Most of the participants were treated in Canada, with 5 from the United States. The majority of both groups were female, and in their mid-40s. Between 50% to 57% of both groups had a diagnosis of bipolar type 1.
Overall baseline-to—end point change in MADRS total score was observed across treatment × time interaction (χ2 = 10.33; P = .04); reduction in symptom severity was not significant at week 12 (relative risk, 1.09; 95% CI, 0.80-1.50; df= 1; P = .60).

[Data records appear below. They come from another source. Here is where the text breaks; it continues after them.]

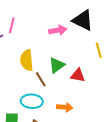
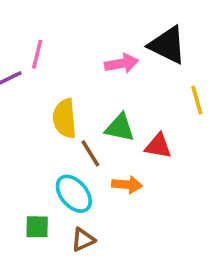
green triangle: (57, 65) -> (120, 128), turned 48
cyan ellipse: (32, 101) -> (74, 194), turned 45
orange arrow: (65, 107) -> (127, 185), moved

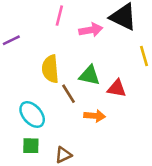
pink line: (37, 54) -> (59, 16), moved
cyan ellipse: (74, 194) -> (32, 114), moved

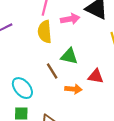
yellow semicircle: (50, 69) -> (45, 32), moved
red triangle: (117, 88) -> (96, 76), moved

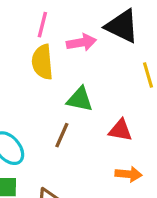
brown line: (52, 71) -> (62, 135), moved, turned 56
orange arrow: (73, 89) -> (128, 174), moved

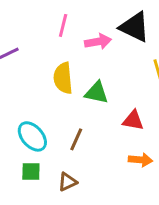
yellow semicircle: (42, 62) -> (63, 78), moved
brown line: (62, 135) -> (76, 139), moved

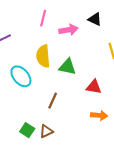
black triangle: (135, 27) -> (95, 19), size x0.6
cyan ellipse: (32, 136) -> (21, 76), moved
green square: (31, 172) -> (27, 130), moved, turned 32

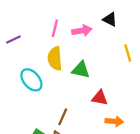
pink line: (43, 18) -> (55, 28), moved
red triangle: (94, 87) -> (100, 98), moved
brown line: (53, 101) -> (63, 117), moved

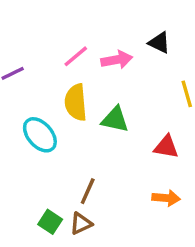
pink line: (55, 28) -> (76, 56), turned 36
red triangle: (100, 98) -> (166, 147), moved

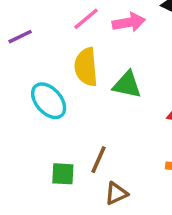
green square: (50, 222) -> (63, 174), moved, turned -30
brown triangle: (81, 224) -> (116, 193), moved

The secondary analysis showed a significant treatment × time × childhood maltreatment interaction, where the infliximab group of individuals with childhood history of physical abuse exhibited greater reductions in MADRS total score (χ2 = 12.20; P = .02) and higher response rates (50% reduction in MADRS total score) (χ2 = 4.05; P = .04).
The authors noted that the study was not an attempt to show that infliximab is a viable treatment for most people with bipolar disorder. Rather, they said the proof of concept study could be used to boost the idea of interventions that target inflammation and mood disorders. “It remains a testable hypothesis whether persons reporting childhood physical abuse are consistently more (or less) likely to respond to treatments specifically targeting the immune and inflammatory system,” they wrote.
An accompanying editorial said that the study did not lend credence to the idea that patients with depressive symptoms who had higher levels of inflammation would be more likely to respond to infliximab. The editorial said the secondary results should be interpreted with caution, due to the small sample size that could only find large to moderate effect sizes, when most therapies for depressive disorders have small effect sizes.
What this study means is unclear, it said, including whether the results are generalizable to other monoclonal antibodies.
Other than certain oncology examples, precision medicine has failed to live up to its hype, and this study is no different, the editorial said.